Joseph Emeras - Workload Traces Analysis and Replay in Large Scale Distributed Platforms

Organisé par : 

Joseph Emeras

Intervenant : 

Joseph Emeras

Équipes : 
Information détaillée : 

- Lieu de soutenance : Grand Amphi INRIA

- Membres du Jury :

  • M. Dror FEITELSON, The Hebrew University, Jerusalem, Rapporteur
  • Mme Christine MORIN, INRIA, Examinateur
  • M. Denis TRYSTRAM, UJF, Examinateur
  • M. Yves DENNEULIN, Grenoble INP, Directeur de thèse
  • M. Olivier RICHARD, UJF, CoDirecteur de thèse
  • M. Christian PEREZ, INRIA, Rapporteur
  • M. Philippe DENIEL, CEA DAM
Résumé : 

High Performance Computing is preparing the era of the transition from Petascale to Exascale. Distributed computing systems are already facing new scalability problems due to the increasing number of computing resources to manage. It is now necessary to study in depth these systems and comprehend their behaviors, strengths and weaknesses to better build the next generation. The complexity of managing users applications on the resources conducted to the analysis of the workload the platform has to support, this to provide them an efficient service.

The need for workload comprehension has led to the collection of traces from production systems and to the proposal of a standard workload format. These contributions enabled the study of numerous of these traces. This also led to the construction of several models, based on the statistical analysis of the different workloads from the collection. Until recently, existing workload traces did not enabled researchers to study the consumption of resources by the jobs in a temporal way. This is now changing with the need for characterization of jobs consumption patterns. In the first part of this thesis we propose a study of existing workload traces. Then we contribute with an observation of cluster workloads with the consideration of the jobs resource consumptions over time. This highlights specific and unattended patterns in the usage of resources from users. Finally, we propose an extension of the former standard workload format that enables to add such temporal consumptions without loosing the benefit of the existing works.
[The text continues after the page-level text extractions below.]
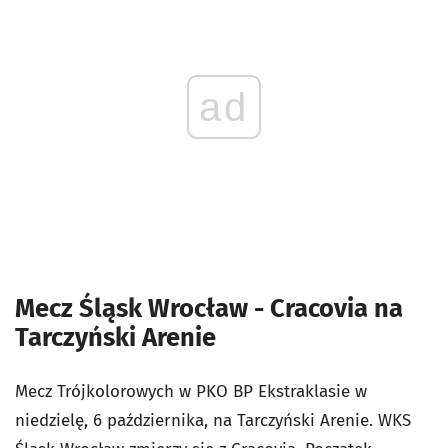
ad
Mecz Śląsk Wrocław - Cracovia na
Tarczyński Arenie
Mecz Trójkolorowych w PKO BP Ekstraklasie w
niedzielę, 6 października, na Tarczyński Arenie. WKS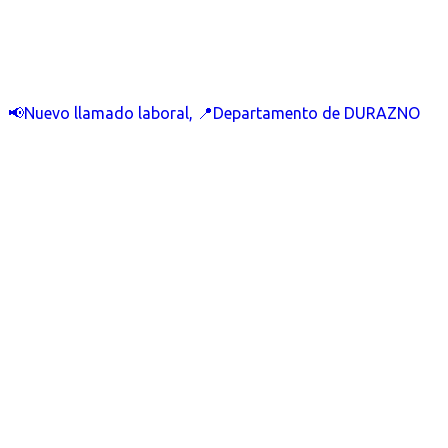
📢Nuevo llamado laboral, 📍Departamento de DURAZNO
Experimental approaches based on workload models have also served the goal of distributed systems evaluation. Existing models describe the average behavior of observed systems. However, although the study of average behaviors is essential for the understanding of distributed systems, the study of critical cases and particular scenarios is also necessary. This study would give a more complete view and understanding of the performance of resource and job management. In the second part of this thesis we propose an experimental method for performance evaluation of distributed systems based on the replay of production workload trace extracts. These extracts, replaced in their original context, enable to experiment the change of configuration of the system in an online workload and observe the different configurations results. Our technical contribution in this experimental approach is twofold. We propose a first tool to construct the environment in which the experimentation will take place, then we propose a second set of tools that automatize the experiment setup and that replay the trace extract within its original context.

Finally, these contributions conducted together, enable to gain a better knowledge of HPC platforms. As future works, the approach proposed in this thesis will serve as a basis to further study larger infrastructures.